Source data:
= Beginning of Section =

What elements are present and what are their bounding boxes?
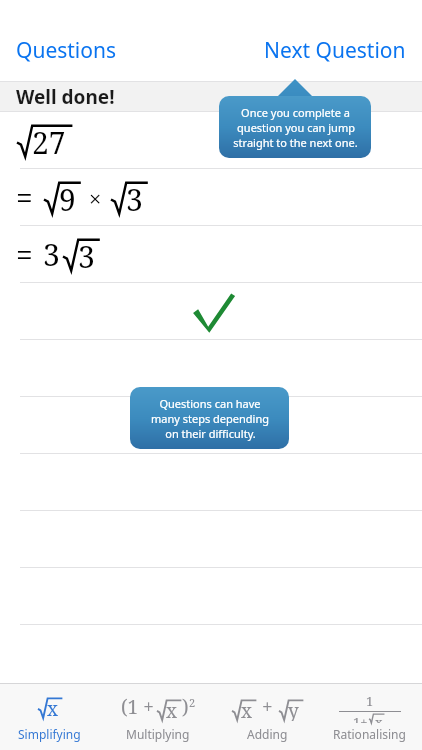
staticText: many steps depending	[151, 411, 269, 426]
button[interactable]: Multiplying	[99, 683, 217, 750]
staticText: 3	[78, 236, 95, 272]
staticText: Once you complete a	[241, 105, 350, 120]
button[interactable]: Next Question	[260, 32, 410, 69]
staticText: Next Question	[264, 36, 406, 65]
button[interactable]: Adding	[217, 683, 317, 750]
staticText: straight to the next one.	[233, 135, 358, 150]
staticText: Well done!	[16, 84, 115, 110]
staticText: Questions can have	[159, 396, 261, 411]
button[interactable]: =	[0, 169, 422, 226]
button[interactable]	[0, 511, 422, 568]
staticText: =	[16, 234, 33, 275]
button[interactable]: 27	[0, 112, 422, 169]
staticText: Multiplying	[126, 726, 190, 742]
staticText: Adding	[247, 726, 288, 742]
staticText: 1+	[353, 713, 368, 723]
staticText: (1 +	[121, 694, 154, 720]
staticText: x	[166, 698, 177, 721]
button[interactable]: Questions	[12, 32, 121, 69]
staticText: 2	[189, 695, 196, 710]
staticText: Questions	[16, 36, 117, 65]
button[interactable]	[0, 340, 422, 397]
button[interactable]	[0, 397, 422, 454]
staticText: question you can jump	[237, 120, 355, 135]
staticText: ×	[89, 183, 102, 213]
staticText: Rationalising	[333, 726, 406, 742]
staticText: 3	[126, 179, 143, 215]
staticText: +	[257, 694, 278, 720]
staticText: x	[241, 698, 252, 721]
button[interactable]: Simplifying	[0, 683, 99, 750]
button[interactable]: Rationalising	[317, 683, 422, 750]
button[interactable]	[0, 283, 422, 340]
staticText: 9	[59, 179, 76, 215]
staticText: )	[182, 694, 189, 720]
button[interactable]: =	[0, 226, 422, 283]
staticText: 1	[366, 692, 374, 710]
staticText: y	[288, 698, 299, 721]
button[interactable]	[0, 568, 422, 625]
staticText: 3	[43, 234, 60, 275]
button[interactable]	[0, 454, 422, 511]
staticText: x	[47, 696, 58, 719]
staticText: Simplifying	[18, 726, 81, 742]
staticText: on their difficulty.	[165, 426, 256, 441]
staticText: x	[375, 713, 383, 723]
staticText: =	[16, 177, 33, 218]
staticText: 27	[32, 122, 66, 158]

= End of Section =

Aim of the task: A faithful copy of the entries above is needed, one that contains no images.

Worked solution:
What elements are present and what are their bounding boxes?
staticText: many steps depending	[151, 411, 269, 426]
button[interactable]: Multiplying	[99, 683, 217, 750]
staticText: 3	[78, 236, 95, 272]
staticText: Once you complete a	[241, 105, 350, 120]
button[interactable]: Next Question	[260, 32, 410, 69]
staticText: Next Question	[264, 36, 406, 65]
button[interactable]: Adding	[217, 683, 317, 750]
staticText: straight to the next one.	[233, 135, 358, 150]
staticText: Well done!	[16, 84, 115, 110]
staticText: Questions can have	[159, 396, 261, 411]
button[interactable]: =	[0, 169, 422, 226]
button[interactable]	[0, 511, 422, 568]
staticText: =	[16, 234, 33, 275]
button[interactable]: 27	[0, 112, 422, 169]
staticText: Multiplying	[126, 726, 190, 742]
staticText: Adding	[247, 726, 288, 742]
staticText: 1+	[353, 713, 368, 723]
staticText: (1 +	[121, 694, 154, 720]
staticText: x	[166, 698, 177, 721]
button[interactable]: Questions	[12, 32, 121, 69]
staticText: 2	[189, 695, 196, 710]
staticText: Questions	[16, 36, 117, 65]
button[interactable]	[0, 340, 422, 397]
button[interactable]	[0, 397, 422, 454]
staticText: question you can jump	[237, 120, 355, 135]
staticText: ×	[89, 183, 102, 213]
staticText: Rationalising	[333, 726, 406, 742]
staticText: 3	[126, 179, 143, 215]
staticText: +	[257, 694, 278, 720]
staticText: x	[241, 698, 252, 721]
button[interactable]: Simplifying	[0, 683, 99, 750]
button[interactable]: Rationalising	[317, 683, 422, 750]
button[interactable]	[0, 283, 422, 340]
staticText: 9	[59, 179, 76, 215]
staticText: )	[182, 694, 189, 720]
button[interactable]: =	[0, 226, 422, 283]
staticText: 1	[366, 692, 374, 710]
staticText: y	[288, 698, 299, 721]
button[interactable]	[0, 568, 422, 625]
staticText: 3	[43, 234, 60, 275]
button[interactable]	[0, 454, 422, 511]
staticText: x	[47, 696, 58, 719]
staticText: Simplifying	[18, 726, 81, 742]
staticText: on their difficulty.	[165, 426, 256, 441]
staticText: x	[375, 713, 383, 723]
staticText: =	[16, 177, 33, 218]
staticText: 27	[32, 122, 66, 158]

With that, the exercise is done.